A obra de Proust foi, enquanto ele viveu, objeto de grandes controvérsias entre os que a consideravam genial e os que a proclamavam impossível de ser lida. Hoje é reconhecida como fundamental na literatura francesa. Proust morreu de pneumonia em novembro de
1922. De qualquer sorte, pude perceber sua grandiosidade enquanto escritor. Enquanto homem também, de personalidade afeita pela sensibilidade à vida. Eis que transcreverei trechos de alguns romances seus:


A princípio, sonhamos conquistar o coração da mulher amada; mais tarde, perceber que já possuímos o coração de uma mulher constitui motivo suficiente para nos enamorarmos dela. Contudo, na idade em que alguns indícios levam a crer que a admiração da beleza feminina, porquanto no amor o que procuramos é sobretudo um prazer subjetivo, deveria suplantar todos os outros sentimentos, o amor pode nascer – o amor mais físico – sem que tenha havido nenhuma desejo inicial. A esta altura da vida, já fomos várias vezes atingidos pelo amor que agora não evolui mais sozinho, conforme seus desígnios desconhecidos e inevitáveis, ante o assombro e a inércia do coração.

(No Caminho de Swann, 1913)

Podemos identificar em qualquer obra de arte aqueles a quem o artista mais odiou, e ai dela, mesmo aquelas a quem o artista mais amou. [...] Assim, quando procuramos generalizar nossa dor, escrevendo sobre ela, encontramos certo consolo, talvez em virtude de uma forma abrangente, escrever significa para o escritor uma atividade tão sadia e necessária, cujo cumprimento o alegra, quanto para o desportista são os exercícios, o suor e o banho [...] Mas, sob outro ponto de vista, a obra é um indício de felicidade, porque nos ensina que em qualquer amor o geral jaz ao lado do particular, e também nos mostra como passar do segundo ao primeiro com a ajuda de uma ginástica que, negligenciar-lhe a causa para aprofundar sua mais tarde, mesmo no momento em que amamos e sofremos.

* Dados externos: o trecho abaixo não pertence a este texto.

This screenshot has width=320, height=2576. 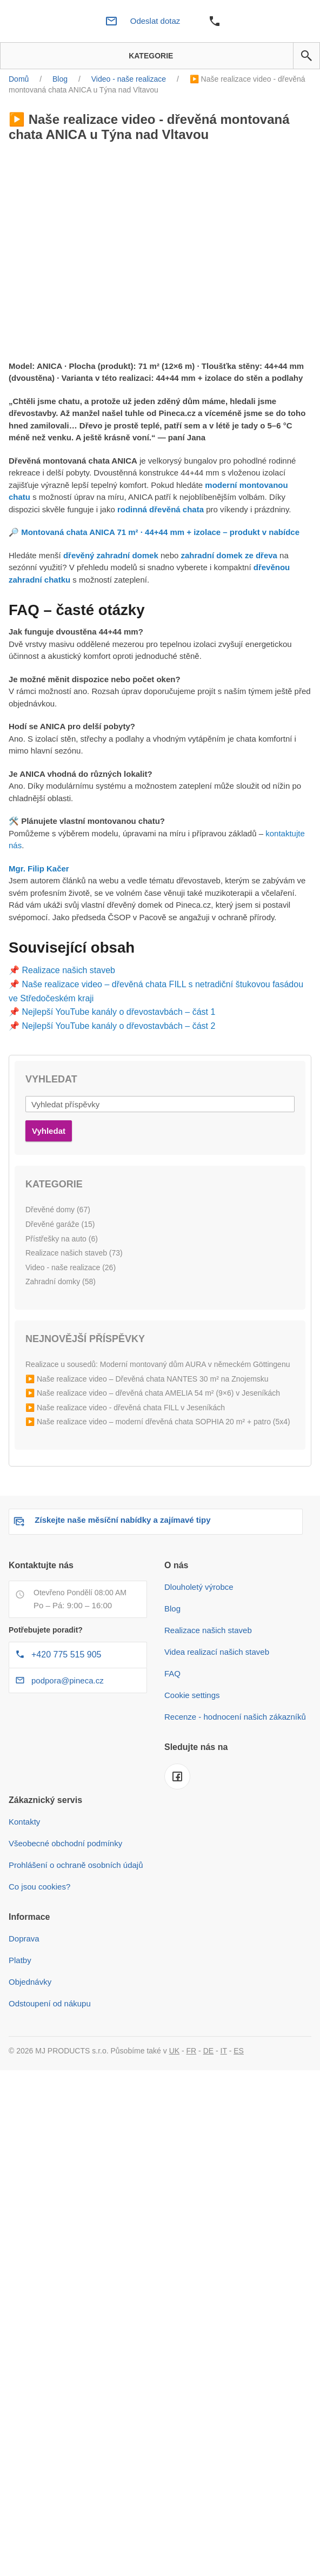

(O Tempo redescoberto (obra póstuma), 1927)

O escritor costuma dizer: “meu leitor” apenas pelo hábito contraído na linguagem arificial dos prefácios e dedicatórias. Na verdade, cada leitor é, quando lê, o leitor de si mesmo. A obra do autor não passa de uma espécie de instrumento ótico que ele oferece ao leitor para permitir-lhe que consiga discernir o que, sem tal obra, provavelmente não teria visto dentro de si. A conformidade entre o íntimo do leitor e o que diz a obra constitui a prova da verdade desta, e vice-versa...

(O Tempo redescoberto (obra póstuma), 1927)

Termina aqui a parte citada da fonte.